**What this task involves**: From the records below, print exactly the lines starting at the one containing "Wir bieten Lösungen für" and ending at the one containing "GEMEINSAM ERFOLGREICH", ends included, and nothing else.

**** Provided records

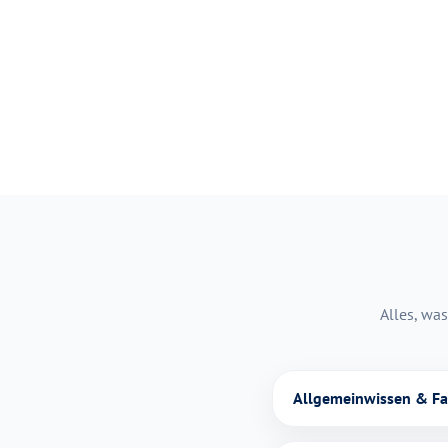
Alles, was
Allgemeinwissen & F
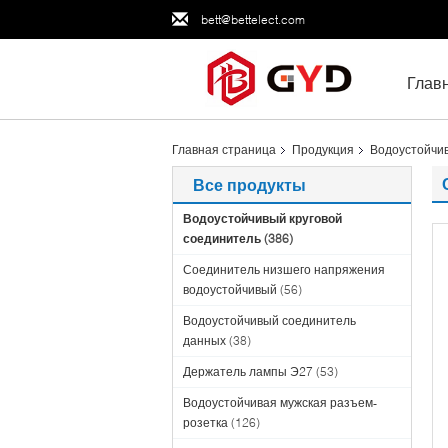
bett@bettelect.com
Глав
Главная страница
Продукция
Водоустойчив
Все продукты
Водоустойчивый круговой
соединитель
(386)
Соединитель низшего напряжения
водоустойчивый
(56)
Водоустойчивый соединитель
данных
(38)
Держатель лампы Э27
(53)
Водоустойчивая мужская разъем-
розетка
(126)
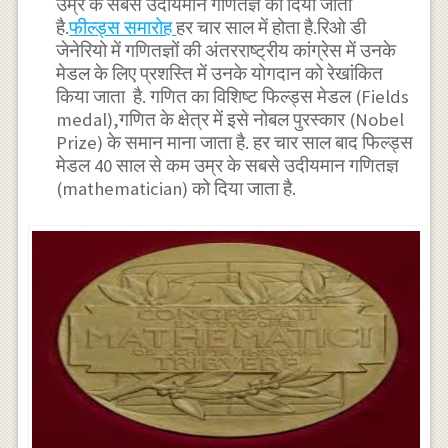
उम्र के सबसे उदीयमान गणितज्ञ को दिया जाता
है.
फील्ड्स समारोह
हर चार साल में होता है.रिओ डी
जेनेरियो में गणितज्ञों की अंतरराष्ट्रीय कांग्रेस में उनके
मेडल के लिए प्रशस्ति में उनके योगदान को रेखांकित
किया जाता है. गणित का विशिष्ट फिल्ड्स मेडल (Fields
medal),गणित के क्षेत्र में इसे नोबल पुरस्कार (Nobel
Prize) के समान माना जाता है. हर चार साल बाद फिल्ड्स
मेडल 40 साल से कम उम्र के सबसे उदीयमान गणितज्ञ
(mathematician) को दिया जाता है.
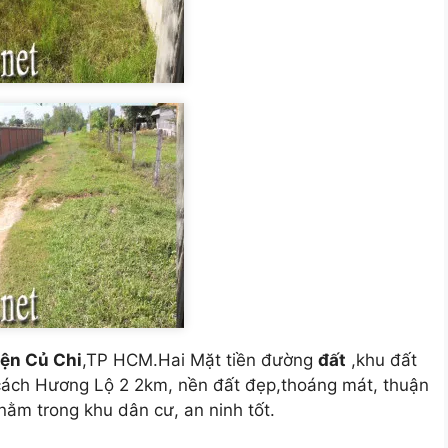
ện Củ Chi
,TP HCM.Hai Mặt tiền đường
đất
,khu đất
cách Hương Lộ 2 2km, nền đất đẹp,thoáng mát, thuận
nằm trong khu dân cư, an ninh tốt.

********
**** Provided records

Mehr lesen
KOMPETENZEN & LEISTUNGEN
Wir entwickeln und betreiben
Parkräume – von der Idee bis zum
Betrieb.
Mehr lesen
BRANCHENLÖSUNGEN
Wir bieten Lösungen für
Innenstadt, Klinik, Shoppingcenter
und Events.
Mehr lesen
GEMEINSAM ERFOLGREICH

********
**** Provided records

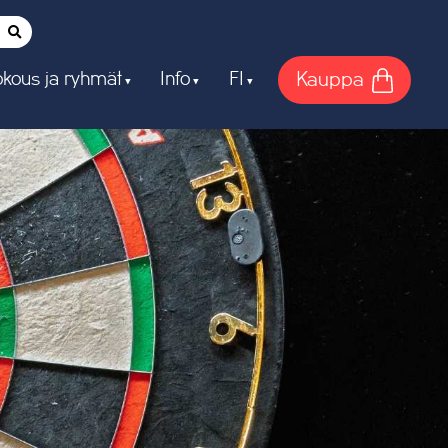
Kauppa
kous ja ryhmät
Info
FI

********

**Result**:
Wir bieten Lösungen für
Innenstadt, Klinik, Shoppingcenter
und Events.
Mehr lesen
GEMEINSAM ERFOLGREICH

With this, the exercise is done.